# PASTRAMI FOR A FRIEND



## Sowsage (Dec 11, 2019)

Had a friend call me the other day and told me to pick up a venison roast he had thawed out and didn't have time to do anything with it. Said the wife wouldn't eat venison and he didn't want it to go to waste. So I figured instead of using it all for myself I would make him some venison pastrami. So I got it home and into the brine. I have always used 

 daveomak
 version he did a thread on a while back called "pastrami from scratch" .  its pretty much the same with a few changes to the seasonings.  Once its out of the brine I rinse it off and pat it dry. I like to rub it down with a good mustard before coating it with the seasonings. I like to take the internal temp to about 150° and hold it there for about 20 min. Starting out at low temps and slowly bringing it up as it smokes. Kind of like how you smoke sausage. Once its out of the smoker it gets a rest in the fridge for a few days before slicing. I didn't take a bunch of pics but I'll share them. Sorry for the blurry first few pics. I took them with my tablet and its got a crappy camera. 
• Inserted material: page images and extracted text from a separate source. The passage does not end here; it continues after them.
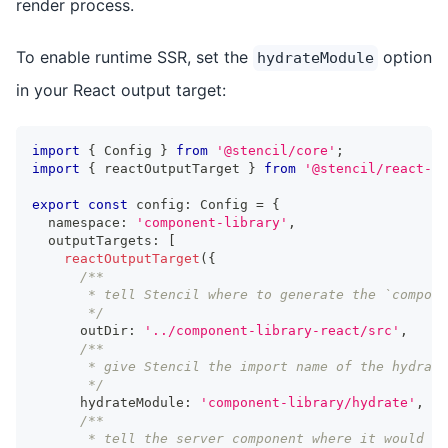
render process.
To enable runtime SSR, set the
option
hydrateModule
in your React output target:
import
{
Config
}
from
'@stencil/core'
;
import
{
 reactOutputTarget 
}
from
'@stencil/react-ou
export
const
 config
:
Config
=
{
  namespace
:
'component-library'
,
  outputTargets
:
[
reactOutputTarget
(
{
/**
       * tell Stencil where to generate the `compon
       */
      outDir
:
'../component-library-react/src'
,
/**
       * give Stencil the import name of the hydrate
       */
      hydrateModule
:
'component-library/hydrate'
,
/**
       * tell the server component where it would i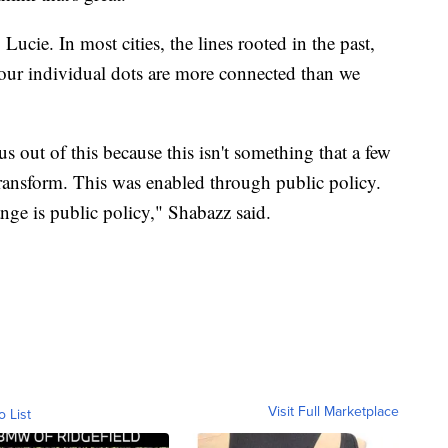
 Lucie. In most cities, the lines rooted in the past,
 our individual dots are more connected than we
us out of this because this isn't something that a few
transform. This was enabled through public policy.
nge is public policy," Shabazz said.
Visit Full Marketplace
o List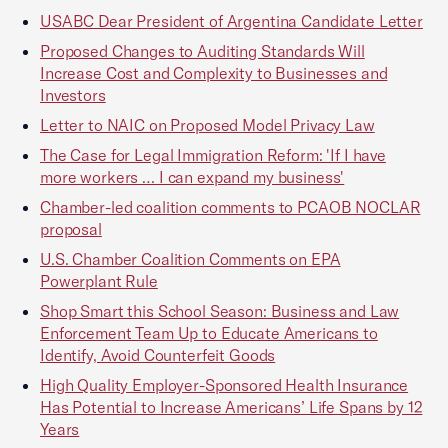
USABC Dear President of Argentina Candidate Letter
Proposed Changes to Auditing Standards Will
Increase Cost and Complexity to Businesses and
Investors
Letter to NAIC on Proposed Model Privacy Law
The Case for Legal Immigration Reform: 'If I have
more workers … I can expand my business'
Chamber-led coalition comments to PCAOB NOCLAR
proposal
U.S. Chamber Coalition Comments on EPA
Powerplant Rule
Shop Smart this School Season: Business and Law
Enforcement Team Up to Educate Americans to
Identify, Avoid Counterfeit Goods
High Quality Employer-Sponsored Health Insurance
Has Potential to Increase Americans’ Life Spans by 12
Years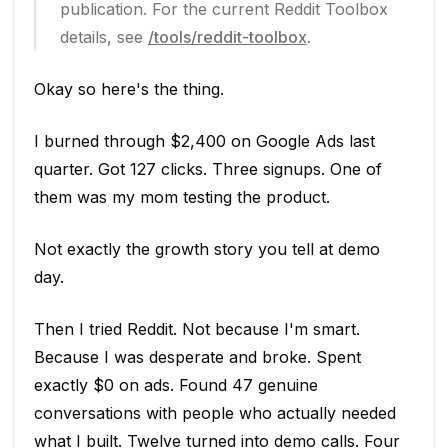
publication. For the current Reddit Toolbox
details, see
/tools/reddit-toolbox
.
Okay so here's the thing.
I burned through $2,400 on Google Ads last
quarter. Got 127 clicks. Three signups. One of
them was my mom testing the product.
Not exactly the growth story you tell at demo
day.
Then I tried Reddit. Not because I'm smart.
Because I was desperate and broke. Spent
exactly $0 on ads. Found 47 genuine
conversations with people who actually needed
what I built. Twelve turned into demo calls. Four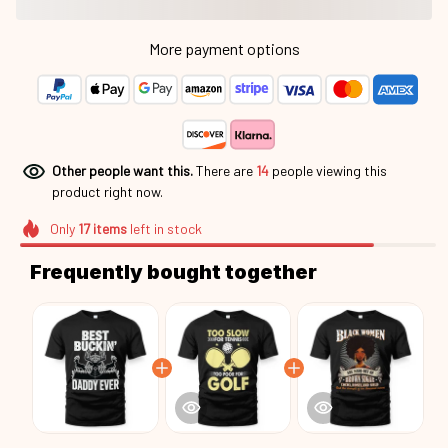
More payment options
Other people want this.
There are
14
people viewing this
product right now.
Only
17
items
left in stock
Frequently bought together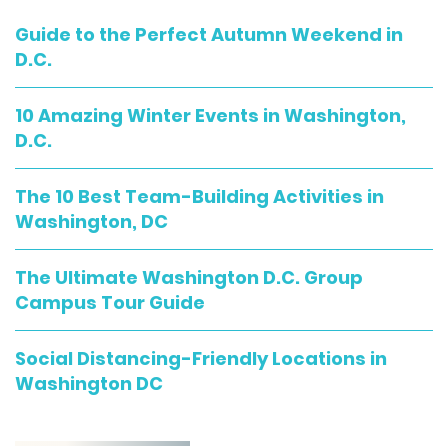
Guide to the Perfect Autumn Weekend in
D.C.
10 Amazing Winter Events in Washington,
D.C.
The 10 Best Team-Building Activities in
Washington, DC
The Ultimate Washington D.C. Group
Campus Tour Guide
Social Distancing-Friendly Locations in
Washington DC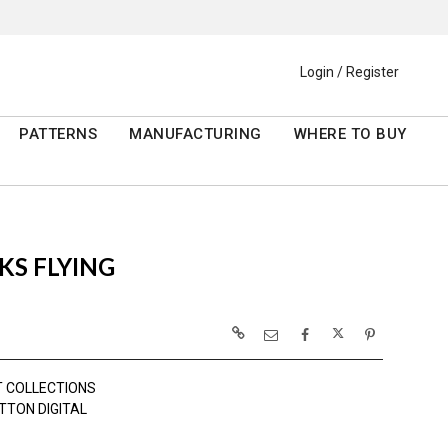
Login / Register
PATTERNS
MANUFACTURING
WHERE TO BUY
KS FLYING
 COLLECTIONS
TTON DIGITAL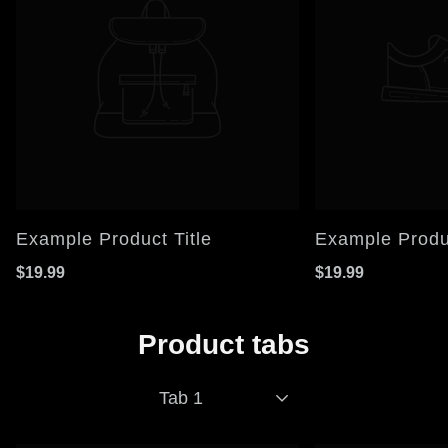
Example Product Title
Example Produc
$19.99
$19.99
Product tabs
Tab 1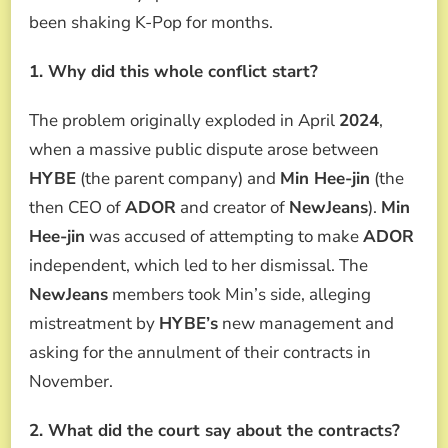
been shaking K-Pop for months.
1. Why did this whole conflict start?
The problem originally exploded in April
2024
,
when a massive public dispute arose between
HYBE
(the parent company) and
Min Hee-jin
(the
then CEO of
ADOR
and creator of
NewJeans
).
Min
Hee-jin
was accused of attempting to make
ADOR
independent, which led to her dismissal. The
NewJeans
members took Min’s side, alleging
mistreatment by
HYBE’s
new management and
asking for the annulment of their contracts in
November.
2. What did the court say about the contracts?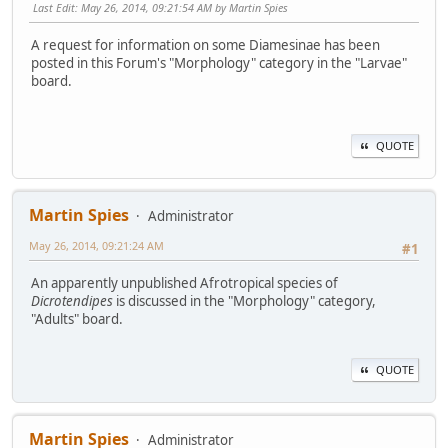
Last Edit
: May 26, 2014, 09:21:54 AM by Martin Spies
A request for information on some Diamesinae has been
posted in this Forum's "Morphology" category in the "Larvae"
board.
QUOTE
Martin Spies
Administrator
May 26, 2014, 09:21:24 AM
#1
An apparently unpublished Afrotropical species of
Dicrotendipes
is discussed in the "Morphology" category,
"Adults" board.
QUOTE
Martin Spies
Administrator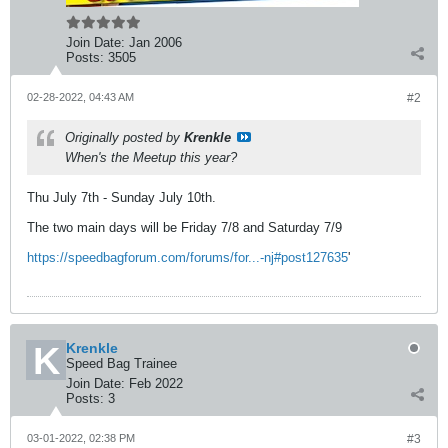
Join Date:
Jan 2006
Posts:
3505
02-28-2022, 04:43 AM
#2
Originally posted by
Krenkle
When's the Meetup this year?
Thu July 7th - Sunday July 10th.
The two main days will be Friday 7/8 and Saturday 7/9
https://speedbagforum.com/forums/for...-nj#post127635
'
Krenkle
Speed Bag Trainee
Join Date:
Feb 2022
Posts:
3
03-01-2022, 02:38 PM
#3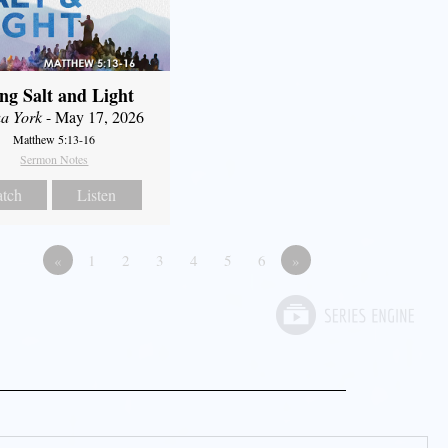
ng Salt and Light
a York
- May 17, 2026
Matthew 5:13-16
Sermon Notes
tch
Listen
«
1
2
3
4
5
6
»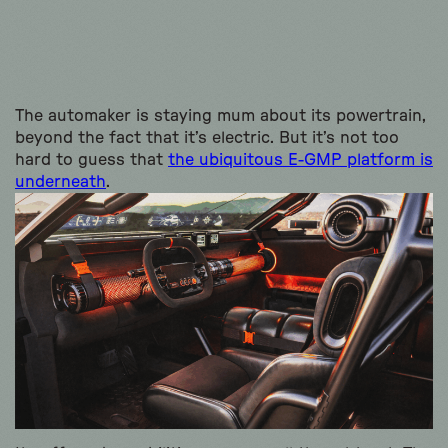
The automaker is staying mum about its powertrain,
beyond the fact that it’s electric. But it’s not too
hard to guess that
the ubiquitous E-GMP platform is
underneath
.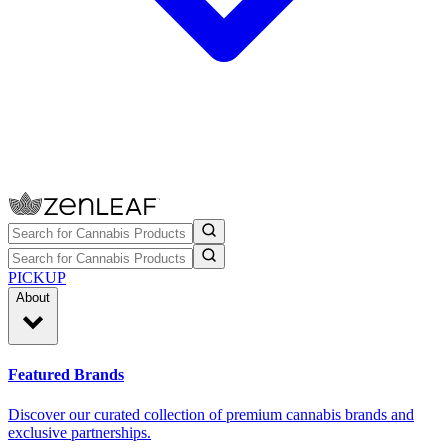
PICKUP
About
Featured Brands
Discover our curated collection of premium cannabis brands and
exclusive partnerships.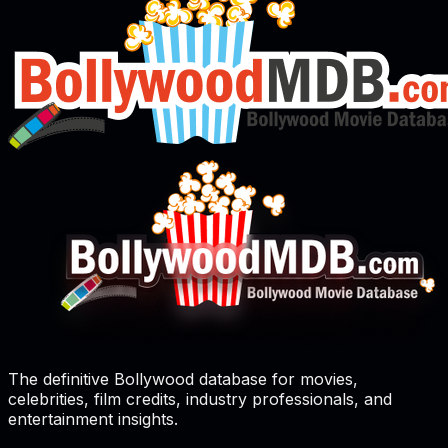
The definitive Bollywood database for movies,
celebrities, film credits, industry professionals, and
entertainment insights.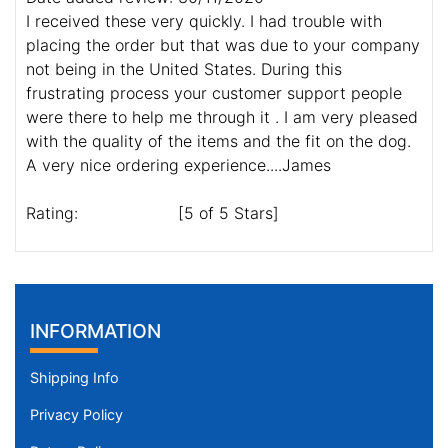
I received these very quickly. I had trouble with
placing the order but that was due to your company
not being in the United States. During this
frustrating process your customer support people
were there to help me through it . I am very pleased
with the quality of the items and the fit on the dog.
A very nice ordering experience....James
Rating:
[5 of 5 Stars]
INFORMATION
Shipping Info
Privacy Policy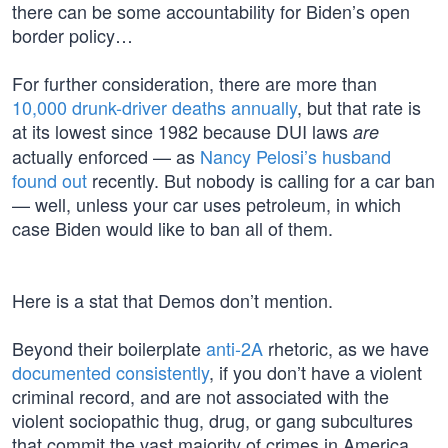
there can be some accountability for Biden’s open
border policy…
For further consideration, there are more than
10,000 drunk-driver deaths annually
, but that rate is
at its lowest since 1982 because DUI laws
are
actually enforced — as
Nancy Pelosi’s husband
found out
recently. But nobody is calling for a car ban
— well, unless your car uses petroleum, in which
case Biden would like to ban all of them.
Here is a stat that Demos don’t mention.
Beyond their boilerplate
anti-2A
rhetoric, as we have
documented consistently
, if you don’t have a violent
criminal record, and are not associated with the
violent sociopathic thug, drug, or gang subcultures
that commit the vast majority of crimes in America,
All rubbed down ready for the smoke
	

		
			
		

		
	








Then out of the smoker and ready for a rest in the fridge for a few days
	

		
			
		

		
	







Then on to the slicer! Nice and thin just how I like it!
	

		
			
		

		
	















Now its ready for some Rye bread and some mustard. 

Thanks for taking a look!


----------



## xray (Dec 11, 2019)

Yum! Looks delicious! I’m a big Pastrami fan


----------



## Sowsage (Dec 11, 2019)

xray said:


> Yum! Looks delicious! I’m a big Pastrami fan


Thanks xray! Pastrami is one if my favorites.


----------



## chef jimmyj (Dec 11, 2019)

Wow! That looks good.  Most of the Venison I get from friends or my SIL, ends up in Chili, which everybody asks for here. I have to give the Pastrami a shot...JJ


----------



## Sowsage (Dec 11, 2019)

chef jimmyj said:


> Wow! That looks good.  Most of the Venison I get from friends or my SIL, ends up in Chili, which everybody asks for here. I have to give the Pastrami a shot...JJ


Thanks! Yes give it try for sure. Nothing wrong with a good chilli though! Especially on days like today. Getting pretty cold out here.


----------



## TNJAKE (Dec 11, 2019)

Wow that looks delicious. I'd tear that up. Good job!


----------



## crazymoon (Dec 11, 2019)

S, Nice job on the venison  pastrami, it looks delicious!


----------



## pushok2018 (Dec 11, 2019)

Awesome looking pastrami!


----------



## Sowsage (Dec 11, 2019)

crazymoon said:


> S, Nice job on the venison pastrami, it looks delicious!


 Thanks crazymoon!


pushok2018 said:


> Awesome looking pastrami!


 Thanks pushok2018!


TNJAKE said:


> Wow that looks delicious. I'd tear that up. Good job!


 Thanks TNJAKE!


----------



## chopsaw (Dec 11, 2019)

My gosh that looks good . Nice work .


----------



## Sowsage (Dec 11, 2019)

chopsaw said:


> My gosh that looks good . Nice work .


Thanks chopsaw I was having a hard time not snacking on too much of it while I sliced it up. Lol!


----------



## archeryrob (Dec 11, 2019)

Damn, looks good, Got two 1/2 weeks off, deer roasts from last year still and more deer to kill. I'm going to make a "batch" of this. Probably some corned too


----------



## Sowsage (Dec 11, 2019)

archeryrob said:


> Damn, looks good, Got two 1/2 weeks off, deer roasts from last year still and more deer to kill. I'm going to make a "batch" of this. Probably some corned too


Thanks archeryrob! Thats the way to do it. Normally I would do more than the one roast but I wanted my friend to be able to try this stuff out of what he gave me


----------



## smokerjim (Dec 11, 2019)

that really looks delicious!! pass the mustard please.


----------



## Sowsage (Dec 11, 2019)

smokerjim said:


> that really looks delicious!! pass the mustard please.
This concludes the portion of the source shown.